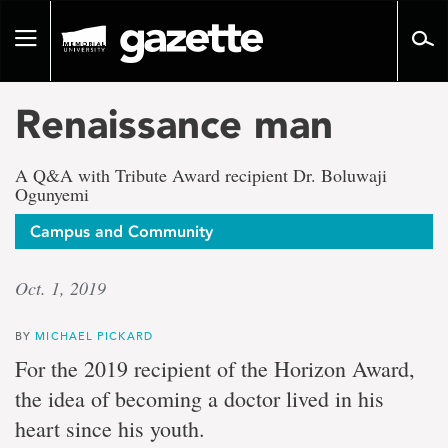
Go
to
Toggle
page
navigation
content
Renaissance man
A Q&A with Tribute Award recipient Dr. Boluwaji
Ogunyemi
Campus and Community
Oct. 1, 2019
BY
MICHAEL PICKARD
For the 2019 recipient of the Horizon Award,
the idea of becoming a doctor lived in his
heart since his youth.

★ ★ ★ ★ ★ ★ ★

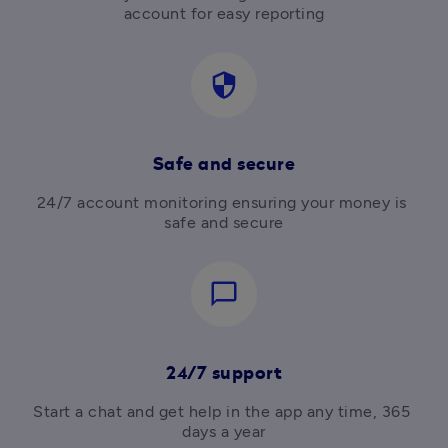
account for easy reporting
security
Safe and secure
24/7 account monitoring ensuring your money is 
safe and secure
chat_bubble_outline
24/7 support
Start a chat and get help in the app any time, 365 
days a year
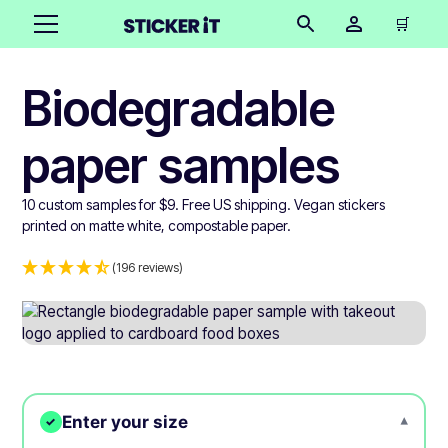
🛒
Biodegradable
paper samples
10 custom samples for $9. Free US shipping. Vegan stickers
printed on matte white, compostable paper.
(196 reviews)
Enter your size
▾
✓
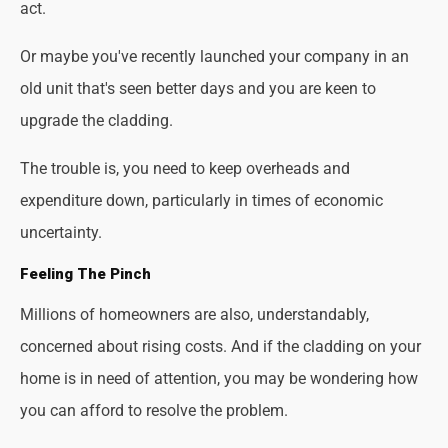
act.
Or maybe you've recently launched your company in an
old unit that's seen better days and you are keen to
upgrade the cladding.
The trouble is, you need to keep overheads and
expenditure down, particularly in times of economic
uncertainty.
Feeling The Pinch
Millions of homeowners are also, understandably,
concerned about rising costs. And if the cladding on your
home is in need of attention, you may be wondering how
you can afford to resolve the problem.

★ ★ ★ ★ ★ ★ ★

Return each line of the data that contains the string "days".

days a year
old unit that's seen better days and you are keen to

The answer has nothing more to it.